## Your goal
When you reach the line in the data below that contains "可道云 KodExplorer（原芒果云）提供私有云存储/企业网盘/", please start repeating lines exactly, and stop after the line that contains "Office 在线编辑、安全存储访问和组织权限控制。", repeating nothing else.

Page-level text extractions
● ● ●
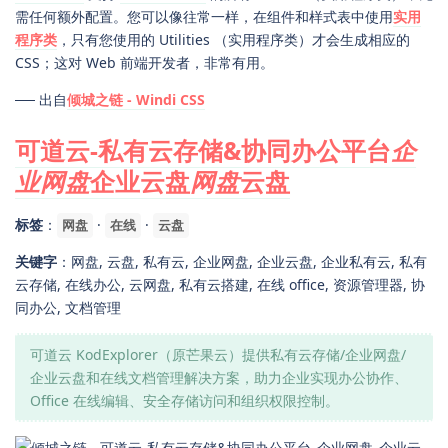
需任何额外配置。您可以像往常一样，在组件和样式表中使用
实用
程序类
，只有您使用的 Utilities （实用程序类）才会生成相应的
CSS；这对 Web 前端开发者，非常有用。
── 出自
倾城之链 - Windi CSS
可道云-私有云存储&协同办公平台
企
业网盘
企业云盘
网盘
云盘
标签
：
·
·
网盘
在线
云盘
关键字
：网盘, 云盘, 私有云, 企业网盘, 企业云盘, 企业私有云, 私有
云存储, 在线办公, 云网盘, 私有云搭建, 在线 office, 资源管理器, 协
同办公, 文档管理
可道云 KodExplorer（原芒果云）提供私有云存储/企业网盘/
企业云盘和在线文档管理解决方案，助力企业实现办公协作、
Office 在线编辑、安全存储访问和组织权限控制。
● ● ●
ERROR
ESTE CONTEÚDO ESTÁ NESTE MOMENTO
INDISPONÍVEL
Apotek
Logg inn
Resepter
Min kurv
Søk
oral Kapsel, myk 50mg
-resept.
● ● ●
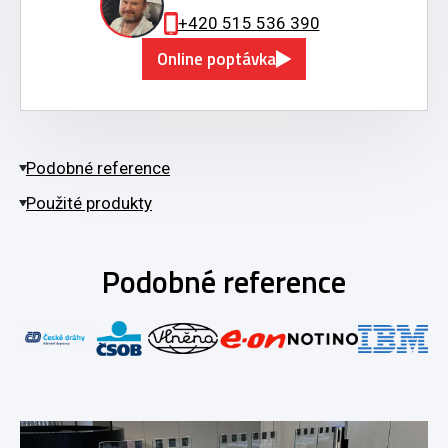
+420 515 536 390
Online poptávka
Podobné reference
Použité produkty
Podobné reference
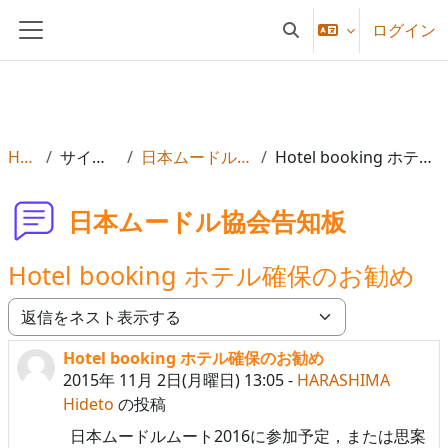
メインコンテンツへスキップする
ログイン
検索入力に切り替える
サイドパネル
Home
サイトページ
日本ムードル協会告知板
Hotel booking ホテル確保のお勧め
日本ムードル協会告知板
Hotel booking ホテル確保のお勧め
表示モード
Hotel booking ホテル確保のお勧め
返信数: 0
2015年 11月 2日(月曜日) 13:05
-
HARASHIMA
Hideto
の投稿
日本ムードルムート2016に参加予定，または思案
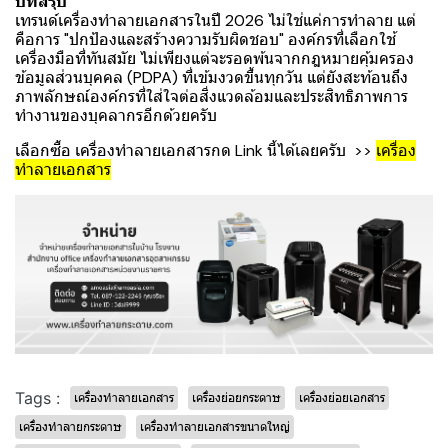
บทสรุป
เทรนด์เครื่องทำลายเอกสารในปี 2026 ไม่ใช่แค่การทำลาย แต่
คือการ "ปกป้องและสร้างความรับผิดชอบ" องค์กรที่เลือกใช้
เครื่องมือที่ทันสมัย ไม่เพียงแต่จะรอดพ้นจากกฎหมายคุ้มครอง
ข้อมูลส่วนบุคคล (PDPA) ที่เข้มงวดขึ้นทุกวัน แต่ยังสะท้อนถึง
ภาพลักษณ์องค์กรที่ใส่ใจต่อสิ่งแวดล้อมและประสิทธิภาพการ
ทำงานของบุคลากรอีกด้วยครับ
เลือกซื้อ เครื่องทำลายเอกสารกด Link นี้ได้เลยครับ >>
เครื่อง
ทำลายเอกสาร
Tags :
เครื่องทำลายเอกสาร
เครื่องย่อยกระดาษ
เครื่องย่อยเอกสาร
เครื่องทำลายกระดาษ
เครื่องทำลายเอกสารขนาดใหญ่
● ● ●
## Worked solution
可道云 KodExplorer（原芒果云）提供私有云存储/企业网盘/
企业云盘和在线文档管理解决方案，助力企业实现办公协作、
Office 在线编辑、安全存储访问和组织权限控制。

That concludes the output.